**EXERCISE:** Wherever "vous" shows up in the records below, copy the whole line.

Saved data entries
☆ ☆ ☆ ☆ ☆

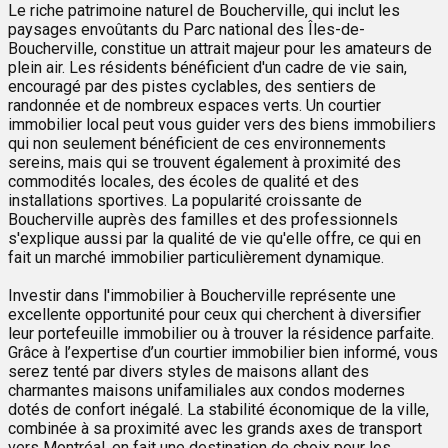
Le riche patrimoine naturel de Boucherville, qui inclut les
paysages envoûtants du Parc national des Îles-de-
Boucherville, constitue un attrait majeur pour les amateurs de
plein air. Les résidents bénéficient d'un cadre de vie sain,
encouragé par des pistes cyclables, des sentiers de
randonnée et de nombreux espaces verts. Un courtier
immobilier local peut vous guider vers des biens immobiliers
qui non seulement bénéficient de ces environnements
sereins, mais qui se trouvent également à proximité des
commodités locales, des écoles de qualité et des
installations sportives. La popularité croissante de
Boucherville auprès des familles et des professionnels
s'explique aussi par la qualité de vie qu'elle offre, ce qui en
fait un marché immobilier particulièrement dynamique.
Investir dans l'immobilier à Boucherville représente une
excellente opportunité pour ceux qui cherchent à diversifier
leur portefeuille immobilier ou à trouver la résidence parfaite.
Grâce à l’expertise d’un courtier immobilier bien informé, vous
serez tenté par divers styles de maisons allant des
charmantes maisons unifamiliales aux condos modernes
dotés de confort inégalé. La stabilité économique de la ville,
combinée à sa proximité avec les grands axes de transport
vers Montréal, en fait une destination de choix pour les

☆ ☆ ☆ ☆ ☆

**RESPONSE BELOW:**
immobilier local peut vous guider vers des biens immobiliers
Grâce à l’expertise d’un courtier immobilier bien informé, vous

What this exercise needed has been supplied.